Ooooh – I love these! And I just happen to have some sweet potatoes on hand – lucky me! As for feeding the kids, these are great tips. Making chips is a great call too, because my kids tend to eat just about anything as long as you call it a “chip” ; )

Nice post!!

Jennifer
October 3, 2012 11:31 am

OMG! As I started reading I was thinking, “wait, is she writing MY story and MY life!” – Baby steps, I keep telling myself that every night when my 2 year old refuses to eat yet another meal! He does love Baked Sweat Potato fries. I have asked for a mandolin for Christmas, so hopefully Santa comes through!

Beth
October 3, 2012 11:23 am

I can’t stand eating salad for exactly that reason.. it was on the table every.single.night. while I was growing up.

Reply to  Beth
October 4, 2012 10:16 pm

My husband felt that way, but it was because it was iceberg lettuce, a few carrot shreds, and bottled dressing.

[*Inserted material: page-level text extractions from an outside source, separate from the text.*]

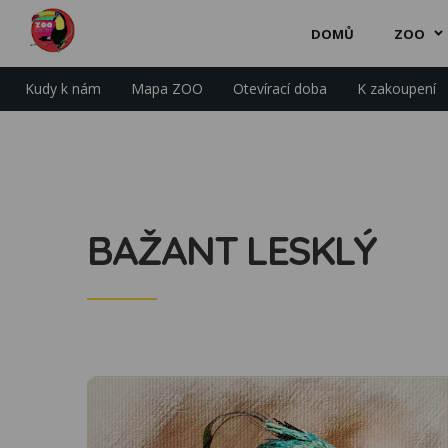
DOMŮ
ZOO
Kudy k nám
Mapa ZOO
Otevírací doba
K zakoupení
BAŽANT LESKLÝ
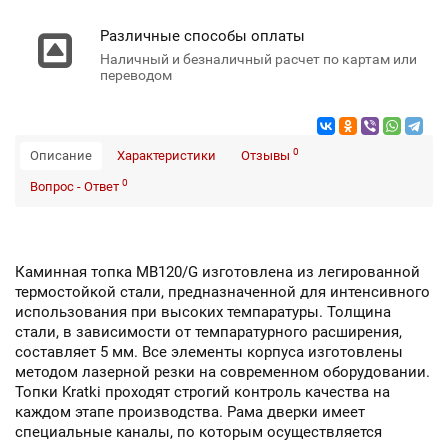
Различные способы оплаты
Наличный и безналичный расчет по картам или
переводом
0
Описание
Характеристики
Отзывы
0
Вопрос - Ответ
Каминная топка MB120/G изготовлена из легированной
термостойкой стали, предназначенной для интенсивного
использования при высоких темпаратуры. Толщина
стали, в зависимости от темпаратурного расширения,
составляет 5 мм. Все элементы корпуса изготовлены
методом лазерной резки на современном оборудовании.
Топки Kratki проходят строгий контроль качества на
каждом этапе производства. Рама дверки имеет
специальные каналы, по которым осуществляется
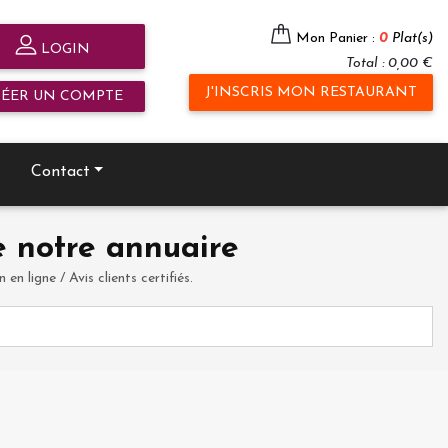
Mon Panier :
0
Plat(s)
LOGIN
Total : 0,00 €
J'INSCRIS MON RESTAURANT
RÉER UN COMPTE
Contact
 notre annuaire
en ligne / Avis clients certifiés.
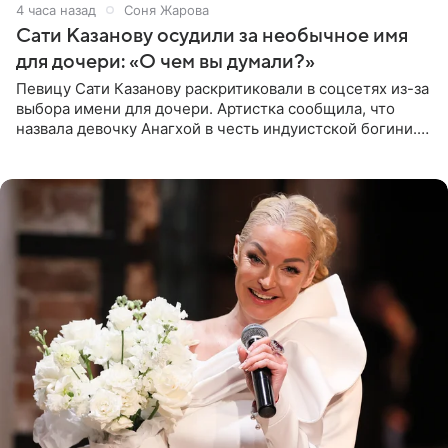
4 часа назад
Соня Жарова
Сати Казанову осудили за необычное имя
для дочери: «О чем вы думали?»
Певицу Сати Казанову раскритиковали в соцсетях из-за
выбора имени для дочери. Артистка сообщила, что
назвала девочку Анагхой в честь индуистской богини.
При этом исполнительница скрывала это имя от
поклонников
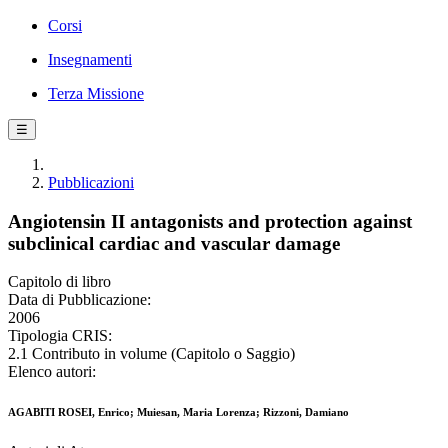
Corsi
Insegnamenti
Terza Missione
☰
Pubblicazioni
Angiotensin II antagonists and protection against
subclinical cardiac and vascular damage
Capitolo di libro
Data di Pubblicazione:
2006
Tipologia CRIS:
2.1 Contributo in volume (Capitolo o Saggio)
Elenco autori:
AGABITI ROSEI, Enrico; Muiesan, Maria Lorenza; Rizzoni, Damiano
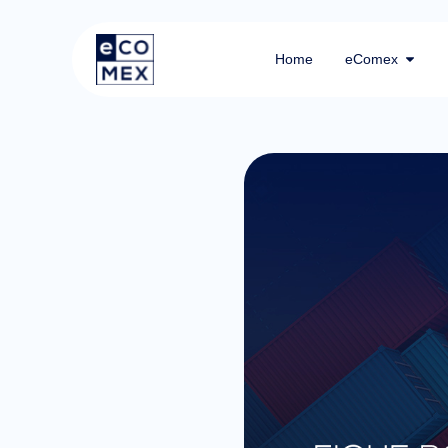
Home
eComex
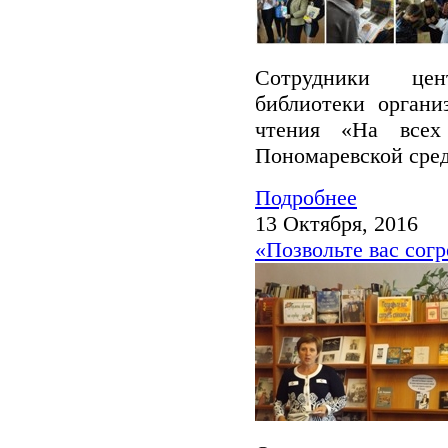
Сотрудники цен
библиотеки органи
чтения «На все
Пономаревской сре
Подробнее
13 Октября, 2016
«Позвольте вас сог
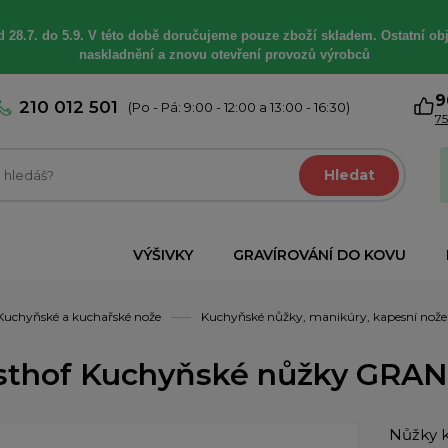
 28.7. do 5.9. V této době
doručujeme
pouze zboží skladem. Ostatní
ob
naskladnění a znovu otevření provozů výrobců
9
210 012 501
(Po - Pá: 9:00 - 12:00 a 13:00 - 16:30)
75
Hledat
VÝŠIVKY
GRAVÍROVÁNÍ DO KOVU
Kuchyňské a kuchařské nože
Kuchyňské nůžky, manikúry, kapesní nože
thof Kuchyňské nůžky GRAND 
Nůžky k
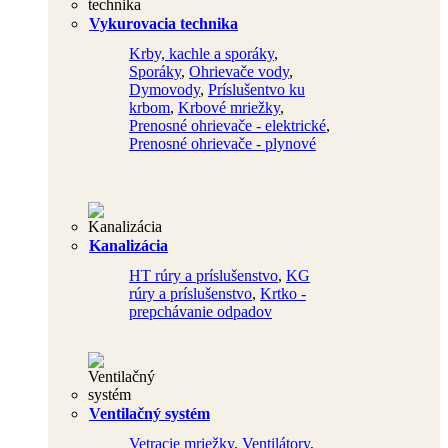
Vykurovacia technika
Krby, kachle a sporáky
,
Sporáky
,
Ohrievače vody
,
Dymovody
,
Príslušentvo ku
krbom
,
Krbové mriežky
,
Prenosné ohrievače - elektrické
,
Prenosné ohrievače - plynové
Kanalizácia
HT rúry a príslušenstvo
,
KG
rúry a príslušenstvo
,
Krtko -
prepchávanie odpadov
Ventilačný systém
Vetracie mriežky
,
Ventilátory
,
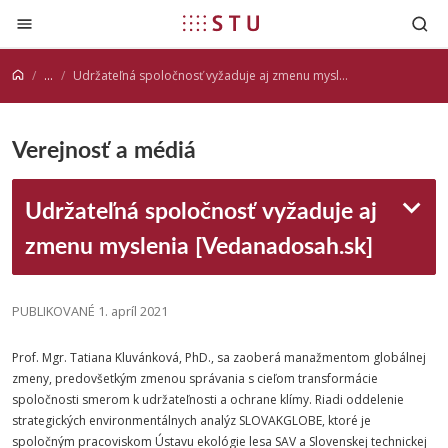
Prejsť na obsah
...
Udržateľná spoločnosť vyžaduje aj zmenu myslenia [Vedanadosah.sk]
Verejnosť a médiá
Udržateľná spoločnosť vyžaduje aj
zmenu myslenia [Vedanadosah.sk]
PUBLIKOVANÉ 1. apríl 2021
Prof. Mgr. Tatiana Kluvánková, PhD., sa zaoberá manažmentom globálnej
zmeny, predovšetkým zmenou správania s cieľom transformácie
spoločnosti smerom k udržateľnosti a ochrane klímy. Riadi oddelenie
strategických environmentálnych analýz SLOVAKGLOBE, ktoré je
spoločným pracoviskom Ústavu ekológie lesa SAV a Slovenskej technickej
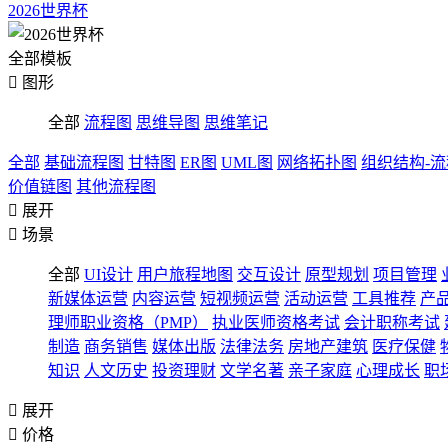
2026世界杯
全部模板

图形
全部
流程图
思维导图
思维笔记
全部
基础流程图
甘特图
ER图
UML图
网络拓扑图
组织结构-
价值链图
其他流程图

展开

场景
全部
UI设计
用户旅程地图
交互设计
原型规划
项目管理
新媒体运营
内容运营
短视频运营
活动运营
工具推荐
产
理师职业资格（PMP）
执业医师资格考试
会计职称考试
制造
商务销售
媒体出版
法律法务
房地产建筑
医疗保健
知识
人文历史
投资理财
文学名著
亲子家庭
心理成长
职

展开

价格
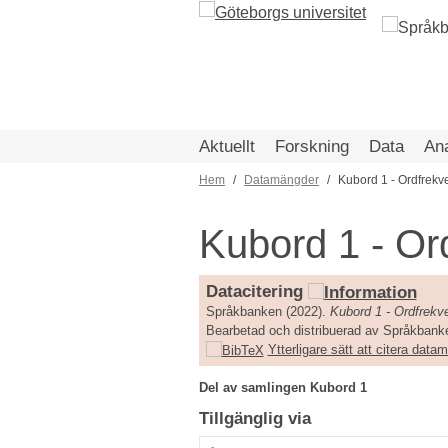
Hoppa
till
huvudinnehåll
Aktuellt
Forskning
Data
An
Hem
Datamängder
Kubord 1 - Ordfrek
Länkstig
Kubord 1 - Or
Datacitering
Språkbanken (2022).
Kubord 1 - Ordfrek
Bearbetad och distribuerad av Språkbanke
Ytterligare sätt att citera dat
Del av samlingen Kubord 1
Tillgänglig via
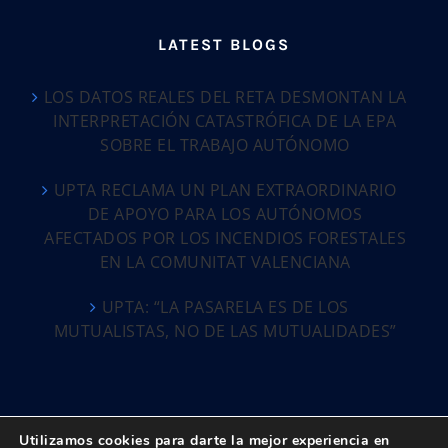
LATEST BLOGS
LOS DATOS REALES DEL RETA DESMONTAN LA
INTERPRETACIÓN CATASTRÓFICA DE LA EPA
SOBRE EL TRABAJO AUTÓNOMO
UPTA RECLAMA UN PLAN EXTRAORDINARIO
DE APOYO PARA LOS AUTÓNOMOS
AFECTADOS POR LOS INCENDIOS FORESTALES
EN LA COMUNITAT VALENCIANA
UPTA: “LA PASARELA ES DE LOS
MUTUALISTAS, NO DE LAS MUTUALIDADES”
Utilizamos cookies para darte la mejor experiencia en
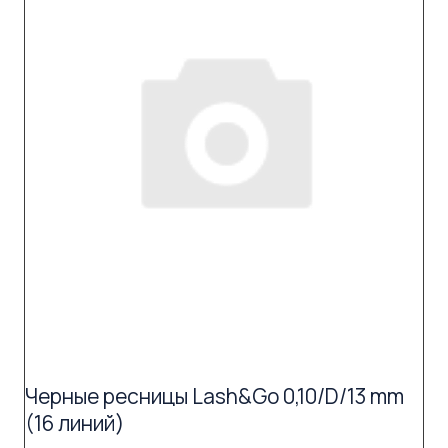
Черные ресницы Lash&Go 0,10/D/13 mm
(16 линий)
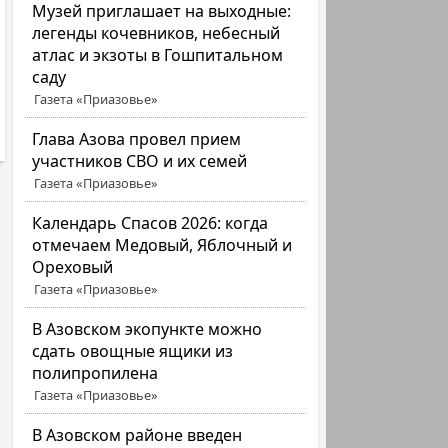
Музей приглашает на выходные:
легенды кочевников, небесный
атлас и экзоты в Гошпитальном
саду
Газета «Приазовье»
Глава Азова провел прием
участников СВО и их семей
Газета «Приазовье»
Календарь Спасов 2026: когда
отмечаем Медовый, Яблочный и
Ореховый
Газета «Приазовье»
В Азовском экопункте можно
сдать овощные ящики из
полипропилена
Газета «Приазовье»
В Азовском районе введен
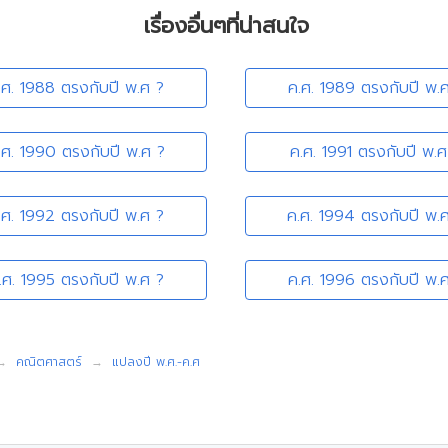
เรื่องอื่นๆที่น่าสนใจ
.ศ. 1988 ตรงกับปี พ.ศ ?
ค.ศ. 1989 ตรงกับปี พ.
.ศ. 1990 ตรงกับปี พ.ศ ?
ค.ศ. 1991 ตรงกับปี พ.ศ
.ศ. 1992 ตรงกับปี พ.ศ ?
ค.ศ. 1994 ตรงกับปี พ.
.ศ. 1995 ตรงกับปี พ.ศ ?
ค.ศ. 1996 ตรงกับปี พ.
คณิตศาสตร์
แปลงปี พ.ศ.-ค.ศ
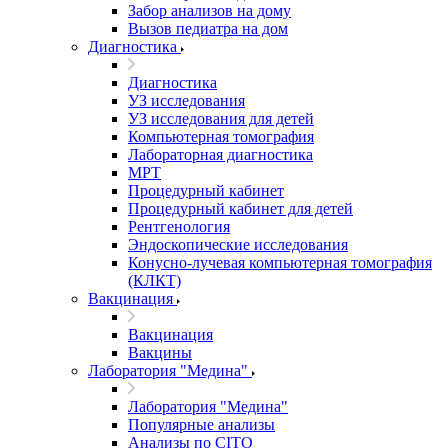
Забор анализов на дому
Вызов педиатра на дом
Диагностика
Диагностика
УЗ исследования
УЗ исследования для детей
Компьютерная томография
Лабораторная диагностика
МРТ
Процедурный кабинет
Процедурный кабинет для детей
Рентгенология
Эндоскопические исследования
Конусно-лучевая компьютерная томография
(КЛКТ)
Вакцинация
Вакцинация
Вакцины
Лаборатория "Медина"
Лаборатория "Медина"
Популярные анализы
Анализы по CITO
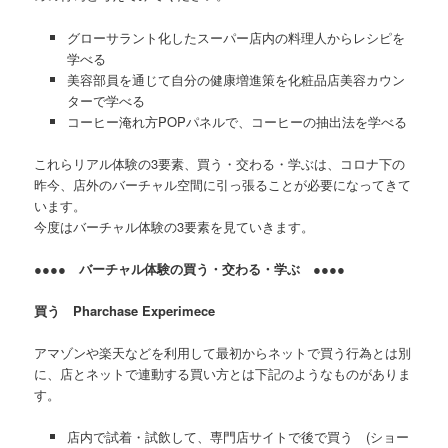
グローサラント化したスーパー店内の料理人からレシピを
学べる
美容部員を通じて自分の健康増進策を化粧品店美容カウン
ターで学べる
コーヒー淹れ方POPパネルで、コーヒーの抽出法を学べる
これらリアル体験の3要素、買う・交わる・学ぶは、コロナ下の
昨今、店外のバーチャル空間に引っ張ることが必要になってきて
います。
今度はバーチャル体験の3要素を見ていきます。
●●●● バーチャル体験の買う・交わる・学ぶ ●●●●
買う Pharchase Experimece
アマゾンや楽天などを利用して最初からネットで買う行為とは別
に、店とネットで連動する買い方とは下記のようなものがありま
す。
店内で試着・試飲して、専門店サイトで後で買う (ショー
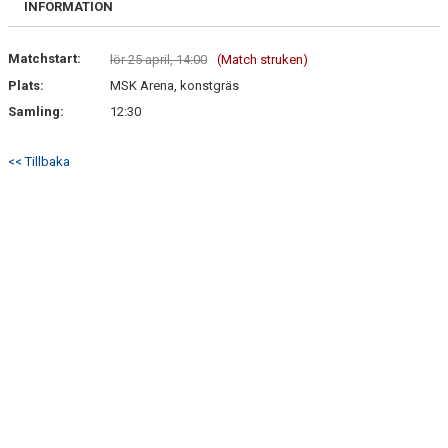
INFORMATION
DOKUMENT
KONTAKT
Matchstart:
lör 25 april, 14:00
(Match struken)
Plats:
MSK Arena, konstgräs
Samling:
12:30
<< Tillbaka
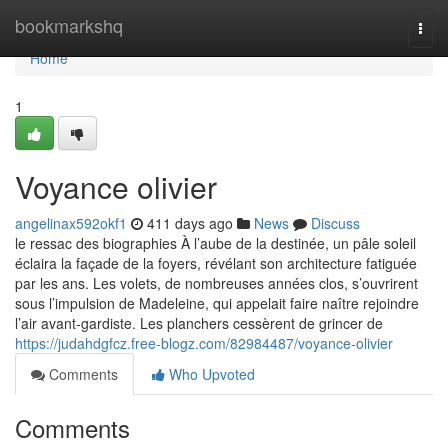
Home
bookmarkshq
Togg
navi
Home
1
Voyance olivier
angelinax592okf1
411 days ago
News
Discuss
le ressac des biographies À l’aube de la destinée, un pâle soleil
éclaira la façade de la foyers, révélant son architecture fatiguée
par les ans. Les volets, de nombreuses années clos, s’ouvrirent
sous l’impulsion de Madeleine, qui appelait faire naître rejoindre
l’air avant-gardiste. Les planchers cessèrent de grincer de
https://judahdgfcz.free-blogz.com/82984487/voyance-olivier
Comments
Who Upvoted
Comments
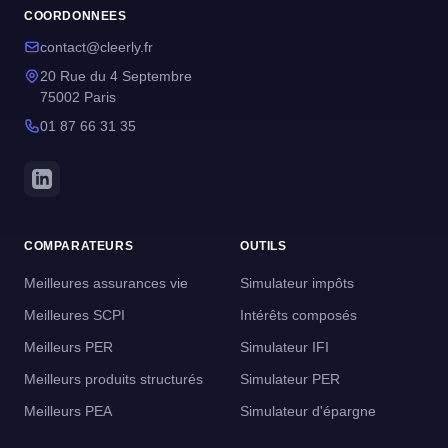
COORDONNEES
contact@cleerly.fr
20 Rue du 4 Septembre
75002 Paris
01 87 66 31 35
COMPARATEURS
OUTILS
Meilleures assurances vie
Simulateur impôts
Meilleures SCPI
Intérêts composés
Meilleurs PER
Simulateur IFI
Meilleurs produits structurés
Simulateur PER
Meilleurs PEA
Simulateur d'épargne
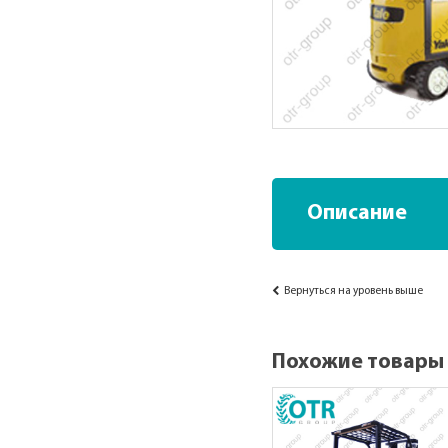
Описание
Вернуться на уровень выше
Похожие товары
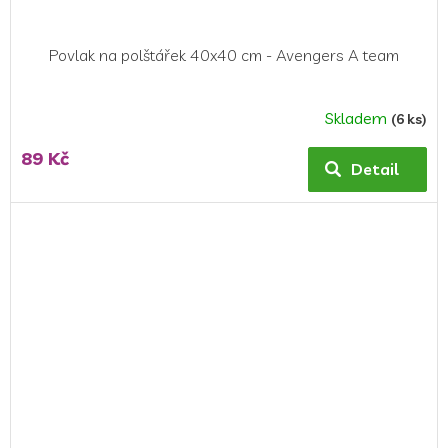
Povlak na polštářek 40x40 cm - Avengers A team
Skladem
(6 ks)
89 Kč
Detail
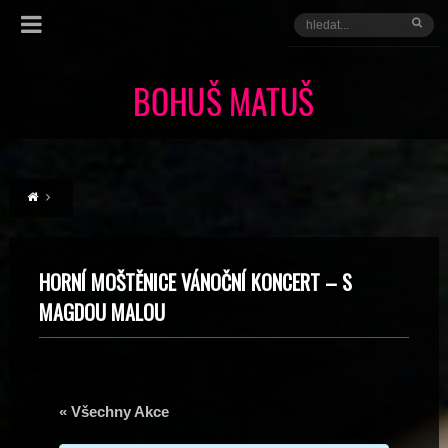
HORNÍ MOŠTĚNICE VÁNOČNÍ KONCERT – S
MAGDOU MALOU
« Všechny Akce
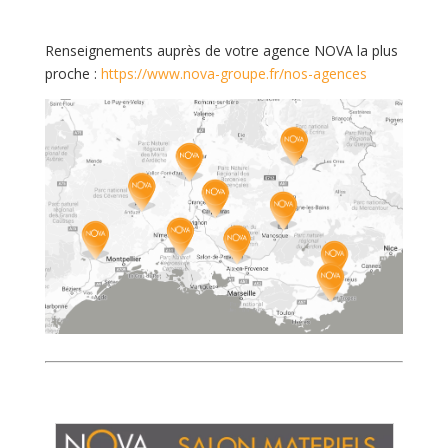
Renseignements auprès de votre agence NOVA la plus
proche :
https://www.nova-groupe.fr/nos-agences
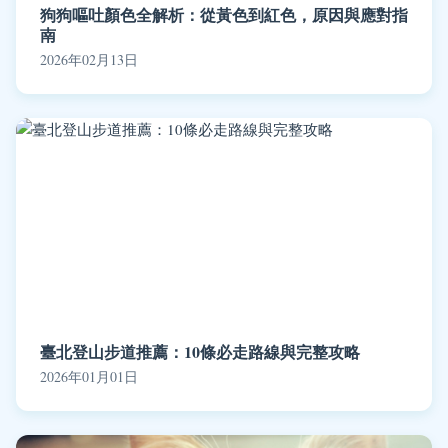
狗狗嘔吐顏色全解析：從黃色到紅色，原因與應對指
南
2026年02月13日
臺北登山步道推薦：10條必走路線與完整攻略
2026年01月01日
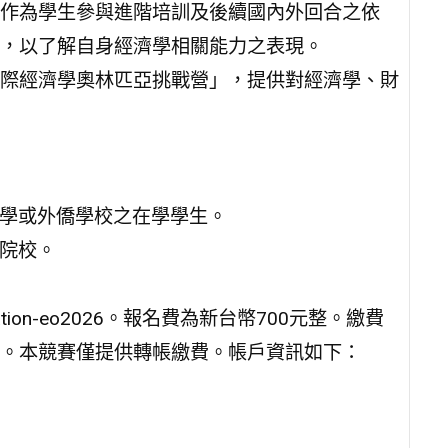
作為學生參與進階培訓及後續國內外回合之依
，以了解自身經濟學相關能力之表現。
際經濟學奧林匹亞挑戰營」，提供對經濟學、財
中學或外僑學校之在學學生。
專院校。
stration-eo2026。報名費為新台幣700元整。繳費
。本競賽僅提供轉帳繳費。帳戶資訊如下：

He’ll eat a spinach salad, massaged kale salad, Greek salad, or spring mix with vinaigrette now – and happily.

Sandy
Reply to  Stacy Spensley
October 28, 2012 12:07 pm

That’s funny – my husband’s favorite salad is iceberg lettuce and shredded carrot, mercifully with sunflower oil, though, rather than bottled dressing as normally about half the ingredients are on his allergy list. My parents insisted on salad every night, too, unless supper was baked beans or scrambled eggs in the kitchen; for a few years after leaving home I wanted *anything* *but* salad; I can stand itnow as long as I also have avocado and a half-way-decent tomato to add.

Annie
October 3, 2012 11:10 am

We have a person in our household who is allergic to potatoes, so sweet potato chips are a great treat. I found its hard to get all the chips fully done/dry using the methods most recipes recommend without burning a lot & still having some undercooked. What I do is bake several sheets of the sweet potato chips until mostly done & then dump them into a large roasting pan. I put the large roasting pan back in the oven after I turn it off and let them finish off/dehydrate for a couple hours as the oven cools. This makes them keep much longer.

October 3, 2012 9:11 am

Great tips! And great guest post – Laura really knows her stuff. Love the baked sweet potato chips. Sweet potatoes have become one of my fav foods, but I’ve never made chips – definitely need to try that. Thanks.

October 3, 2012 9:11 am

I love sweet potato chips! I always boil them for 10 minutes first and then bake them after. But I’ll try it this way. Less pans to wash is always good. 🙂 Thanks!

Ann
Reply to  Laura @ Family Spice
March 28, 2016 9:08 am

I make all kinds of veggie chips (cabbage are actually really good)…..I find the best way is to treat your oven like a dehydrator and cook at about 220 for 2 hours. They will stay crispy. I check about every half hour but if you are doing household chores anyway it isn’t that big of deal at a higher heat I could never get the veggies to stay crispy I like to spray cooking sheet with Pam, lay out the veggies, then spray again so sea salt and seasonings stick ?

October 3, 2012 8:42 am

5 stars
Laura is a good friend of mine :)and I love her blog ! Chips look sooo good ! Love the addition of paprika on the chips. I think my problem with making them before was the discrepancy in slice size. Some were getting burnt.Will try these & try to keep them uniform.

October 3, 2012 8:08 am

A terrific recipe, so simple that any home cook could prepare these chips –

Caileigh
October 3, 2012 7:43 am

I make sweet potato baked chips/fries (basically thicker slices) all the time! So quick and easy and of course delish! My favorite is to coat them in cinnamon and I find that I don’t miss the ketchup!

October 3, 2012 4:47 am

5 stars
These look delicious and surprisingly easy. I can’t wait to make these for my family today!